▶ _WHAT YOU HAVE TO DO_
Among the lines below, keep only those from the one containing "ポンド金貨 2017年銘" through the one containing "working with", and reproduce them exactly.
──────── DATA SHOWN
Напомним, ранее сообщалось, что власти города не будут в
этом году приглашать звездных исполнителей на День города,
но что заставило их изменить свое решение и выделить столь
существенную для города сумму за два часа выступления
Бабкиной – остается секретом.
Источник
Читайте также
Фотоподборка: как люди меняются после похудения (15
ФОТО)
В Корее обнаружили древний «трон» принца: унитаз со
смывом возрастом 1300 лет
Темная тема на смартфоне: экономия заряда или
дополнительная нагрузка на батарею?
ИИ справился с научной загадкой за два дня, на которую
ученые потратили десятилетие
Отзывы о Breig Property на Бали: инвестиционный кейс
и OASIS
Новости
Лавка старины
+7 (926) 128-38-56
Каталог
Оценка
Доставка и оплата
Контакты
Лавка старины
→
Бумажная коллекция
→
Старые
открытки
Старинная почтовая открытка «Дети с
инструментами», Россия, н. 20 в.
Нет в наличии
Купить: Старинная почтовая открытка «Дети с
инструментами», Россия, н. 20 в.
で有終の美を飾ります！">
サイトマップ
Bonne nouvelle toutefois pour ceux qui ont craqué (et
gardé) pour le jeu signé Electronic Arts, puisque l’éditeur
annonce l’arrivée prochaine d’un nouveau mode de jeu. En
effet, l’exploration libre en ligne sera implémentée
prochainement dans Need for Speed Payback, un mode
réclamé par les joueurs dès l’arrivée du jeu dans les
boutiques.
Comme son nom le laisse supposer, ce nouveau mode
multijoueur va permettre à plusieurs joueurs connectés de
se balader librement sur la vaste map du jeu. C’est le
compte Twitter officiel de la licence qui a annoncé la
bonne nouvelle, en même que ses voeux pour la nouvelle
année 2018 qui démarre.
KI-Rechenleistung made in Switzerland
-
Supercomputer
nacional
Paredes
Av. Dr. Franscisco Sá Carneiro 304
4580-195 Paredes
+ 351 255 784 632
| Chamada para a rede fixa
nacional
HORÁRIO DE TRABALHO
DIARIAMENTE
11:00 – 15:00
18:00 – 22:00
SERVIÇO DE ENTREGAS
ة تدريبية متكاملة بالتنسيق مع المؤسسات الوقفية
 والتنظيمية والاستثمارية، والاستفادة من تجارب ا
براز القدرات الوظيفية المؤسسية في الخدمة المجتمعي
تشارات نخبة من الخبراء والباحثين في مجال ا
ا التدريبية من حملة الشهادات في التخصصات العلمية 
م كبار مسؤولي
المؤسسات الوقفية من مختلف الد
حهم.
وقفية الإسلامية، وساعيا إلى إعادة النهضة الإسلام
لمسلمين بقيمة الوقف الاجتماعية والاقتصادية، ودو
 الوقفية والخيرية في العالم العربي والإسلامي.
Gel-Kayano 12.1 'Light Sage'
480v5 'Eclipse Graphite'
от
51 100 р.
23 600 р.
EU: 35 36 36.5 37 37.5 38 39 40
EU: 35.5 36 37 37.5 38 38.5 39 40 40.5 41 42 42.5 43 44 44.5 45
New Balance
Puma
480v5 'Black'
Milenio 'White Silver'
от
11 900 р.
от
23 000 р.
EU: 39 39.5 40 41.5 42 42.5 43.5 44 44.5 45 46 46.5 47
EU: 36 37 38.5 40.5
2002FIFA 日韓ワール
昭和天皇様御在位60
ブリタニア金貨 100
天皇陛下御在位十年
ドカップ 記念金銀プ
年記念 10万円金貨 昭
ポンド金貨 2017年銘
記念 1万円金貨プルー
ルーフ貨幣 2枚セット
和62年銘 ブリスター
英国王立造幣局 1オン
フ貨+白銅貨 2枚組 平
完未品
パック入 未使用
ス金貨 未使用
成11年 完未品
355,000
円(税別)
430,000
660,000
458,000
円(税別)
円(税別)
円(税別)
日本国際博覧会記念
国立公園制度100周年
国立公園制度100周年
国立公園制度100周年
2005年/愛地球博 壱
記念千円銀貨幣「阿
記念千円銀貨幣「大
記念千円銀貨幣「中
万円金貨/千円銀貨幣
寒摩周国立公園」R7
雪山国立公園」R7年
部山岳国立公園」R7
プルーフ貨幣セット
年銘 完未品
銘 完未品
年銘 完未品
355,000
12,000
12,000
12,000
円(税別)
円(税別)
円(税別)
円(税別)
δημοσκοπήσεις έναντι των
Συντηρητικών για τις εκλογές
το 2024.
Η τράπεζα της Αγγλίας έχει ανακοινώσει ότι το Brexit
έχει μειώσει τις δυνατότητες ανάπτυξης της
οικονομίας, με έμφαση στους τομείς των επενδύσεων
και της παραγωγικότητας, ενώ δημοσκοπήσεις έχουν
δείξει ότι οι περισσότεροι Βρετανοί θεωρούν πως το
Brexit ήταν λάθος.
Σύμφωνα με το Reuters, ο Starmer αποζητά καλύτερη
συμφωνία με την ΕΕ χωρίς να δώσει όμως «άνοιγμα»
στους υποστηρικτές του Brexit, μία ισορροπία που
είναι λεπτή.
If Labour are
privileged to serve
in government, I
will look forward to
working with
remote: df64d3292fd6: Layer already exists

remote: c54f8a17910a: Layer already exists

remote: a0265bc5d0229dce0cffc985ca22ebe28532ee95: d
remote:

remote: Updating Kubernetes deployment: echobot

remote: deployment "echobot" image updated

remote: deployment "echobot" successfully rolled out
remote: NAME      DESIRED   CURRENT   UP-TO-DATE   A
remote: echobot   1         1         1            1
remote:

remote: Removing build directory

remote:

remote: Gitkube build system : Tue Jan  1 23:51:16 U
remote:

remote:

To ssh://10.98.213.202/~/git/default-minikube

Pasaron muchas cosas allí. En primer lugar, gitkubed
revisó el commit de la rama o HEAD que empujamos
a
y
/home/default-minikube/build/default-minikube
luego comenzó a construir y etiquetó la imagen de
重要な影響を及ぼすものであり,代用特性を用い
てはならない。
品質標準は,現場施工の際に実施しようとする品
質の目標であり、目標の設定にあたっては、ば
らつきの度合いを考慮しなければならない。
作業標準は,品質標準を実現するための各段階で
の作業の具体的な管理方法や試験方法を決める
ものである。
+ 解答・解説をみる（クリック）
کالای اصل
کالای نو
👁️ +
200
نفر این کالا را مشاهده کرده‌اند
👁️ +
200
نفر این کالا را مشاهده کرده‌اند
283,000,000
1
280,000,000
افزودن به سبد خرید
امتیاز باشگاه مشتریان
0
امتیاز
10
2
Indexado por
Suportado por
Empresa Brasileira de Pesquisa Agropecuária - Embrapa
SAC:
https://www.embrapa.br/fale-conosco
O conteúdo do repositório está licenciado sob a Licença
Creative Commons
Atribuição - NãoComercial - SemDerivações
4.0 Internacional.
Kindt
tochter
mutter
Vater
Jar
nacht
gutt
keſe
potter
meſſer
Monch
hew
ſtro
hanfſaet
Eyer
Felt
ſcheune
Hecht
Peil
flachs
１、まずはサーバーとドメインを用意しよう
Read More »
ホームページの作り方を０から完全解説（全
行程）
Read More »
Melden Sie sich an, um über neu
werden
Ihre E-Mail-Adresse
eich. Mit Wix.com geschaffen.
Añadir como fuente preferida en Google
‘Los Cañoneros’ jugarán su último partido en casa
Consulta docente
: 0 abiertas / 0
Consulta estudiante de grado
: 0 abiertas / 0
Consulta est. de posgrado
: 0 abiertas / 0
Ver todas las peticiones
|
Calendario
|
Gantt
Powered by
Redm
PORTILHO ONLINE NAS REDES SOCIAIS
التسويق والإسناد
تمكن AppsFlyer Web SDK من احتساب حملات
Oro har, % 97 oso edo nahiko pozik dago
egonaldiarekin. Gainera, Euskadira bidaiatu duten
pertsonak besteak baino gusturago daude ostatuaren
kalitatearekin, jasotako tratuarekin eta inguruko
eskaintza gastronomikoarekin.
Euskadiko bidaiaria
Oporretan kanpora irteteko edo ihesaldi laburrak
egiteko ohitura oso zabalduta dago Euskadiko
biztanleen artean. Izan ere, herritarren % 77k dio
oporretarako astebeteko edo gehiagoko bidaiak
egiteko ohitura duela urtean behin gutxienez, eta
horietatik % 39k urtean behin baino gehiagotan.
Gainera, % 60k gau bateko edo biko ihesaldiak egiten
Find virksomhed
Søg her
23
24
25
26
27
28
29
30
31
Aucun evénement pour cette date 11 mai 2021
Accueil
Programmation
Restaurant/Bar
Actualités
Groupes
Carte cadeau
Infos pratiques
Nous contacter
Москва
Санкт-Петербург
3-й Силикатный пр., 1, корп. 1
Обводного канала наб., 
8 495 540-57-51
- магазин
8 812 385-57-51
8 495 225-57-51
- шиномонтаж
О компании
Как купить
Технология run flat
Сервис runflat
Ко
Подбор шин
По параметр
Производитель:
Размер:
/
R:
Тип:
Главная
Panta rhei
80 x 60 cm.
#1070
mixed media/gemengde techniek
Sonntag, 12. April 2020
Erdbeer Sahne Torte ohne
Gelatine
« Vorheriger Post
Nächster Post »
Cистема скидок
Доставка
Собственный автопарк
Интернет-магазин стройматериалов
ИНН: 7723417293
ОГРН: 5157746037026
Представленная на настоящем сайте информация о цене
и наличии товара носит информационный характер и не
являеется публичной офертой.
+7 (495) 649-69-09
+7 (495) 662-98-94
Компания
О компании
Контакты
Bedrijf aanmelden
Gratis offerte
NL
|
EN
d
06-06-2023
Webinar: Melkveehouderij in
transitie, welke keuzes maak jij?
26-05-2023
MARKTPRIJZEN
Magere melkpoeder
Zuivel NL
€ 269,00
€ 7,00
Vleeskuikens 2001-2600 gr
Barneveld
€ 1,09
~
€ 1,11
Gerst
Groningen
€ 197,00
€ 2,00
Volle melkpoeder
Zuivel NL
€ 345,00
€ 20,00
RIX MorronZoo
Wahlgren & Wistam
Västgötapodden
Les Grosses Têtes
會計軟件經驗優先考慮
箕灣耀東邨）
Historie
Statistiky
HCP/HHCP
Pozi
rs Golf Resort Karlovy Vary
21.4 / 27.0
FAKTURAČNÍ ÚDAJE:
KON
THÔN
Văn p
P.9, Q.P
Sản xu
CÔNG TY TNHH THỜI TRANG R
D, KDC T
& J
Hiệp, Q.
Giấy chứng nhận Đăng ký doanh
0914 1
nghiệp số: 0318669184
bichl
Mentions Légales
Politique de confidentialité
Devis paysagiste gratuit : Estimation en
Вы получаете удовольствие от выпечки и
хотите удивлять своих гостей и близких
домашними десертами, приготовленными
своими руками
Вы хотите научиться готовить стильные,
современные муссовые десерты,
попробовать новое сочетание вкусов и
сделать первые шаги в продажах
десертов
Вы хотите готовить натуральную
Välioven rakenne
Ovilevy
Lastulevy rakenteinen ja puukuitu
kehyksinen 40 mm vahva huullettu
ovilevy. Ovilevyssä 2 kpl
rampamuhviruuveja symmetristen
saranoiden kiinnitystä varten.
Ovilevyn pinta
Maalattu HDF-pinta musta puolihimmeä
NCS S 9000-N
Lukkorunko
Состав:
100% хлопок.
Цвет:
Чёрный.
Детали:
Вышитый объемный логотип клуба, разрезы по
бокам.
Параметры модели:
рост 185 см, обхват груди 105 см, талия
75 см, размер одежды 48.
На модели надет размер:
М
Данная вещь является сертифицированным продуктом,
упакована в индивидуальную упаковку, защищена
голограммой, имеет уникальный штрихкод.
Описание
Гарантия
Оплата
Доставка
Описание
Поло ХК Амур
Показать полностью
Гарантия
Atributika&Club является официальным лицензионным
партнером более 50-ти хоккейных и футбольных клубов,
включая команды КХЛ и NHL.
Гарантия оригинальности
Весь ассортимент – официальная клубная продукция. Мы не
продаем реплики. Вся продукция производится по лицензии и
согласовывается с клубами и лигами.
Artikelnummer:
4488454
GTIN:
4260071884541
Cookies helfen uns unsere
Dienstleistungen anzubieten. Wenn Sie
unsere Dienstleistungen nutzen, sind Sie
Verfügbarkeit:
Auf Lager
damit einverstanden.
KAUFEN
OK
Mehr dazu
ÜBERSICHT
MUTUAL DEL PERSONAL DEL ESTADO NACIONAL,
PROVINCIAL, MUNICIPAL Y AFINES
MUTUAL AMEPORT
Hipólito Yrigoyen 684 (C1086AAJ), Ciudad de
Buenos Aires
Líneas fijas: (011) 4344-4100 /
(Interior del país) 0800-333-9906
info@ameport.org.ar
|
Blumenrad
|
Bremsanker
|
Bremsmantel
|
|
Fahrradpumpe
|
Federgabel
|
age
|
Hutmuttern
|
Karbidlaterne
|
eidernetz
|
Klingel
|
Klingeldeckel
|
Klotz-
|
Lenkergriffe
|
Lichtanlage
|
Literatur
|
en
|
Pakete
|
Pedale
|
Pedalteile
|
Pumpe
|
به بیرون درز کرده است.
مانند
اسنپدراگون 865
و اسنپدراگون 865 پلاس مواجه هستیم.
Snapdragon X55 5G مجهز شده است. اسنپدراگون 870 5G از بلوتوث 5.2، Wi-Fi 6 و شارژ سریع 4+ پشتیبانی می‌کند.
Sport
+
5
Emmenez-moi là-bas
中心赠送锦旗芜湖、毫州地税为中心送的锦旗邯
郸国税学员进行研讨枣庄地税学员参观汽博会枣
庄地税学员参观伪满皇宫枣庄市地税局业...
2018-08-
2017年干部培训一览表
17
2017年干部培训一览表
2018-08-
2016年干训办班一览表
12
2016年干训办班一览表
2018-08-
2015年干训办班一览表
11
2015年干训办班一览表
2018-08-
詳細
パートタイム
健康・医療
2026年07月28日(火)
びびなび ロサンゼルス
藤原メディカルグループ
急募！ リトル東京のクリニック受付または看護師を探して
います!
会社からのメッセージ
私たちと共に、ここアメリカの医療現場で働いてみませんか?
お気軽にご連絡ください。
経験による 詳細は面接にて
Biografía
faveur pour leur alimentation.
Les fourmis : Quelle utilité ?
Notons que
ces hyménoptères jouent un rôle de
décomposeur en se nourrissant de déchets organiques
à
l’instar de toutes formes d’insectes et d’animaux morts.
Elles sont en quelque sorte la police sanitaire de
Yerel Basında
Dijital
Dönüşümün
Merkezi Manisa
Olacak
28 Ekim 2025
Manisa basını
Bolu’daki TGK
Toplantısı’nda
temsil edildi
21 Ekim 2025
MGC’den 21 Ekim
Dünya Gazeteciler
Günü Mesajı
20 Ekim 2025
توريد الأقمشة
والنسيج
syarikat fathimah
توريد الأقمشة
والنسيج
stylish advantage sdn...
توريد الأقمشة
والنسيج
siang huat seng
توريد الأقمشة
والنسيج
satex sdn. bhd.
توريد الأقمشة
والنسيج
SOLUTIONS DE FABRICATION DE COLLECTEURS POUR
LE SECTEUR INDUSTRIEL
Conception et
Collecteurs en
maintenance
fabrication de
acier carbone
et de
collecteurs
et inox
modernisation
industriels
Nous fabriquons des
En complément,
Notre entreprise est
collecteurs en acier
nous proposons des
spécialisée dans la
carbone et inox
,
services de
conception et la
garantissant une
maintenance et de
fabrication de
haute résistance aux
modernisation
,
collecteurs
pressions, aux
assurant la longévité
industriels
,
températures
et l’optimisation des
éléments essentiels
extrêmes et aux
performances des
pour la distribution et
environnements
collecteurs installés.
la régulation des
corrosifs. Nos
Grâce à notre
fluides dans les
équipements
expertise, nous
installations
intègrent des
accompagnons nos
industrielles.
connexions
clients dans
────────────────
▶ _EXERCISE OUTPUT_
ポンド金貨 2017年銘
記念 1万円金貨プルー
ルーフ貨幣 2枚セット
和62年銘 ブリスター
英国王立造幣局 1オン
フ貨+白銅貨 2枚組 平
完未品
パック入 未使用
ス金貨 未使用
成11年 完未品
355,000
円(税別)
430,000
660,000
458,000
円(税別)
円(税別)
円(税別)
日本国際博覧会記念
国立公園制度100周年
国立公園制度100周年
国立公園制度100周年
2005年/愛地球博 壱
記念千円銀貨幣「阿
記念千円銀貨幣「大
記念千円銀貨幣「中
万円金貨/千円銀貨幣
寒摩周国立公園」R7
雪山国立公園」R7年
部山岳国立公園」R7
プルーフ貨幣セット
年銘 完未品
銘 完未品
年銘 完未品
355,000
12,000
12,000
12,000
円(税別)
円(税別)
円(税別)
円(税別)
δημοσκοπήσεις έναντι των
Συντηρητικών για τις εκλογές
το 2024.
Η τράπεζα της Αγγλίας έχει ανακοινώσει ότι το Brexit
έχει μειώσει τις δυνατότητες ανάπτυξης της
οικονομίας, με έμφαση στους τομείς των επενδύσεων
και της παραγωγικότητας, ενώ δημοσκοπήσεις έχουν
δείξει ότι οι περισσότεροι Βρετανοί θεωρούν πως το
Brexit ήταν λάθος.
Σύμφωνα με το Reuters, ο Starmer αποζητά καλύτερη
συμφωνία με την ΕΕ χωρίς να δώσει όμως «άνοιγμα»
στους υποστηρικτές του Brexit, μία ισορροπία που
είναι λεπτή.
If Labour are
privileged to serve
in government, I
will look forward to
working with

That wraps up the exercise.